Search code examples
haskellfilterpandochakyll

How to use Pandoc filter within Hakyll?


I am sorry to ask such a question. But I am really new to Haskell. I searched the Internet for a whole day but didn't find any example.

I have a pandoc filter written in python (tikzcd.py). I want to use that filter to process my blog posts.

I guess I need to use unixFilter or pandocCompileWithTransform but my knowledge to Haskell is really not enough to find a solution myself.

So, could someone provide me an example?

-----------U--P--D--A--T--E--S---------------

@Michael gives an solution using pandocCompileWithTransformM and unixFilter. It works. But there is a problem.

When using a filter from command line, what I will do is

pandoc -t json -READEROPTIONS input.markdown | ./filter.py | pandoc -f JSON -WRITEROPTIONS -o output.html

or equivalently

pandoc --filter ./filter.py -READEROPTIONS -WRITEROPTIONS -o html

This command is shorter but it doesn't show the procedures.

But with pandocCompilerTransformM, it does something like

pandoc -t html -READEROPTIONS -WRITEROPTIONS input.mardown | pandoc -t JSON | ./filter.py | pandoc -f JSON -WRITEROPTIONS -o output.html

The difference is that the text that passed to filter.py is different: one is the contents directly produced from markdown, while the other is some texts produced from HTML that was produced from markdown. As you know, to convert something back and forth will always produce unexpected problem. So I think there may be a better solution.

PS. I've stared to learn Haskell. I hope I could solve this problem myself someday. Thank you!


Solution

  • In the end I think you would use both.
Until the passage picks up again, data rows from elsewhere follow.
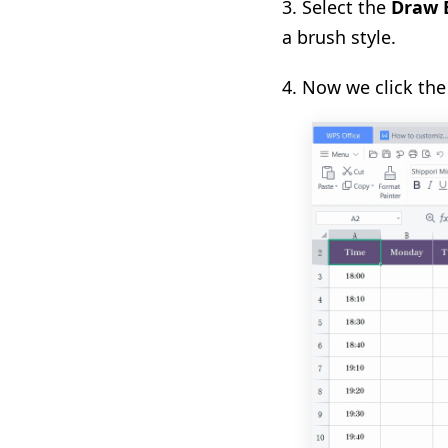
3. S
elect the
Draw 
a brush style.
4.
Now we click the 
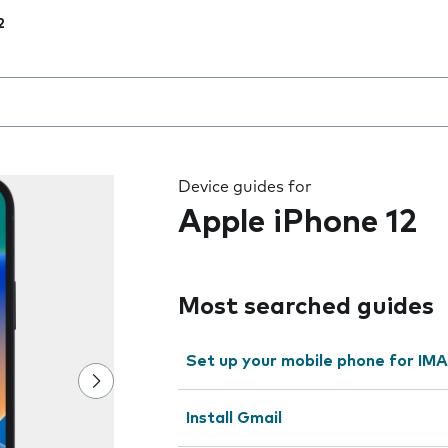
2
 the field as you type
Device guides for
Apple iPhone 12
Most searched guides
Set up your mobile phone for IMA
Install Gmail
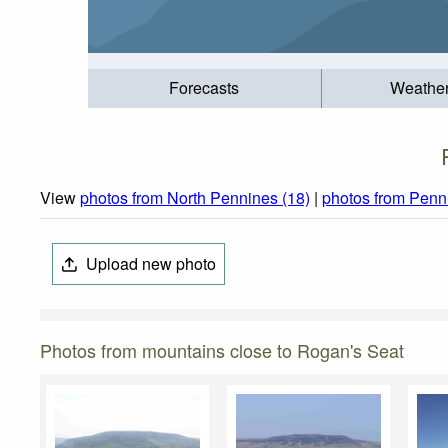
Forecasts
Weathe
View
photos from North Pennines (18)
|
photos from Penn
Upload new photo
Photos from mountains close to Rogan's Seat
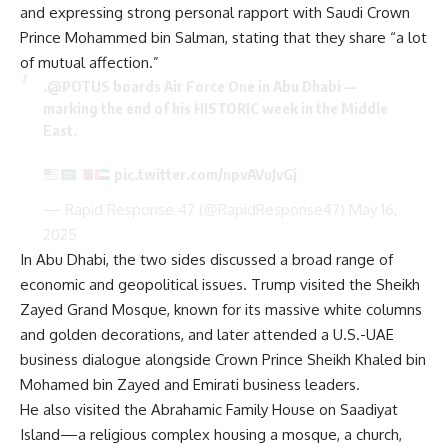
and expressing strong personal rapport with Saudi Crown
Prince Mohammed bin Salman, stating that they share “a lot
of mutual affection.”
.
@POTUS
boards Air Force One in Abu Dhabi —
marking the end of his HISTORIC week in the Middle
East.
pic.twitter.com/npvAVuJvGj
— Rapid Response 47 (@RapidResponse47)
May 16,
2025
In Abu Dhabi, the two sides discussed a broad range of
economic and geopolitical issues. Trump visited the Sheikh
Zayed Grand Mosque, known for its massive white columns
and golden decorations, and later attended a U.S.-UAE
business dialogue alongside Crown Prince Sheikh Khaled bin
Mohamed bin Zayed and Emirati business leaders.
He also visited the Abrahamic Family House on Saadiyat
Island—a religious complex housing a mosque, a church,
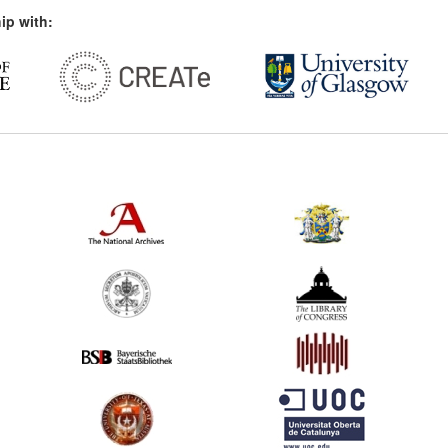
ip with:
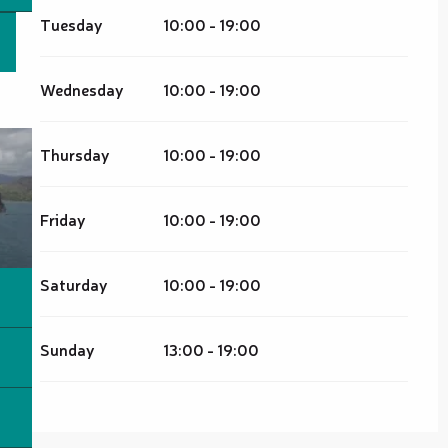
Tuesday
10:00 - 19:00
Wednesday
10:00 - 19:00
Thursday
10:00 - 19:00
Friday
10:00 - 19:00
Saturday
10:00 - 19:00
Sunday
13:00 - 19:00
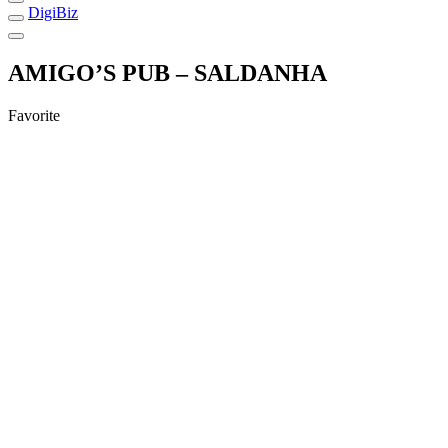
DigiBiz
AMIGO’S PUB – SALDANHA
Favorite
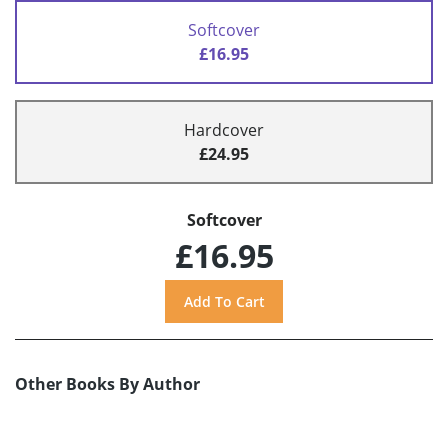
Softcover
£16.95
Hardcover
£24.95
Softcover
£16.95
Other Books By Author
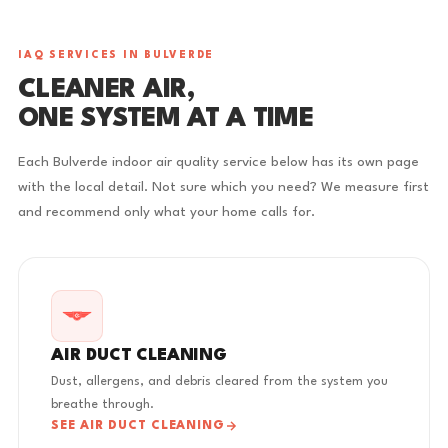
IAQ SERVICES IN BULVERDE
CLEANER AIR,
ONE SYSTEM AT A TIME
Each Bulverde indoor air quality service below has its own page
with the local detail. Not sure which you need? We measure first
and recommend only what your home calls for.
AIR DUCT CLEANING
Dust, allergens, and debris cleared from the system you
breathe through.
SEE AIR DUCT CLEANING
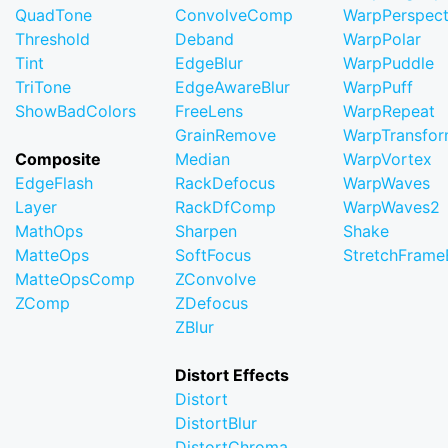
QuadTone
ConvolveComp
WarpPerspect
Threshold
Deband
WarpPolar
Tint
EdgeBlur
WarpPuddle
TriTone
EdgeAwareBlur
WarpPuff
ShowBadColors
FreeLens
WarpRepeat
GrainRemove
WarpTransfo
Composite
Median
WarpVortex
EdgeFlash
RackDefocus
WarpWaves
Layer
RackDfComp
WarpWaves2
MathOps
Sharpen
Shake
MatteOps
SoftFocus
StretchFram
MatteOpsComp
ZConvolve
ZComp
ZDefocus
ZBlur
Distort Effects
Distort
DistortBlur
DistortChroma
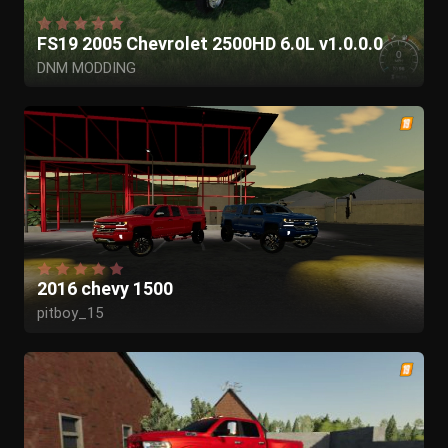
FS19 2005 Chevrolet 2500HD 6.0L v1.0.0.0
DNM MODDING
2016 chevy 1500
pitboy_15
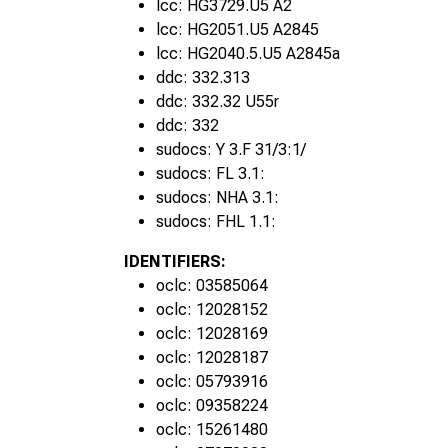
lcc: HG3729.U5 A2
1950s
lcc: HG2051.U5 A2845
lcc: HG2040.5.U5 A2845a
ddc: 332.313
ddc: 332.32 U55r
ddc: 332
sudocs: Y 3.F 31/3:1/
sudocs: FL 3.1:
sudocs: NHA 3.1:
sudocs: FHL 1.1:
IDENTIFIERS:
oclc: 03585064
oclc: 12028152
oclc: 12028169
oclc: 12028187
oclc: 05793916
1960s
oclc: 09358224
oclc: 15261480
Using this https://github.com/listx/listx_blog/blob/master/blog.hs as a model, the following will have the same shape as transformer has in it. transformer is used on lines 69-80 for 'posts' -- that is as the third argument to pandocCompilerWithTransformM, which is a (Pandoc -> Compiler Pandoc) Here you would need to add the absolute path to your python filter -- or the name if it's in $PATH -- and reader and writer options (e.g. defaultHakyllReaderOptions and defaultHakyllWriterOptions)

    import Text.Pandoc
    import Hakyll
    
    type Script = String 
    
    transformer
      :: Script         -- e.g. "/absolute/path/filter.py"
      -> ReaderOptions  -- e.g.  defaultHakyllReaderOptions
      -> WriterOptions  -- e.g.  defaultHakyllWriterOptions
      -> (Pandoc -> Compiler Pandoc)
    transformer script reader_opts writer_opts pandoc = 
        do let input_json = writeJSON writer_opts pandoc
           output_json <- unixFilter script [] input_json
           return $ 
              -- either (error.show) id $  -- this line needs to be uncommented atm.
              readJSON reader_opts output_json 
    

    similarly, (transformer "/usr/local/bin/myfilter.py" defaultHakyllReaderOptions defaultHakyllWriterOptions) might be used where (return . pandocTransform) is used, on line 125 of this example gist


    For debugging you might outsource everything to unixFilter:

    transform :: Script -> String -> Compiler String
    transform script md = do json0 <- unixFilter pandoc input_args md
                             json1 <- unixFilter script [] json0
                             unixFilter pandoc output_args json1
     where
       pandoc = "pandoc"
       input_args = words "-f markdown -t json" -- add others
       output_args = words "-f json -t html"    -- add others
    

    The three lines of the do block are the equivalent of the stages of unix piping in pandoc -t json | filter.py | pandoc -f json with whatever additional arguments.


    I think maybe you are right there is an extra layer of pandoc back and forth here. The pandocCompilerWithTransform(M) functions are for a direct Pandoc-> Pandoc function - it will be applied to the Pandoc hakyll comes up with. I think we should dispense with this and use the Pandoc libraries directly. A use of unixCompile might be like this.

    transformXLVI :: Script -> ReaderOptions -> WriterOptions -> String  -> Compiler Html
    transformXLVI script ropts wopts = fmap fromJSON . unixFilter script [] . toJSON 
      where 
        toJSON   = writeJSON wopts 
        --           . either (error . show) id -- for pandoc > 1.14
                   . readMarkdown ropts 
        fromJSON = writeHtml wopts
        --           . either (error . show) id
                   . readJSON ropts 
    

    I hope the principles are emerging from these variations! This should be pretty much the same as the preceding transform; we are using the pandoc library in place of calls to the pandoc executable.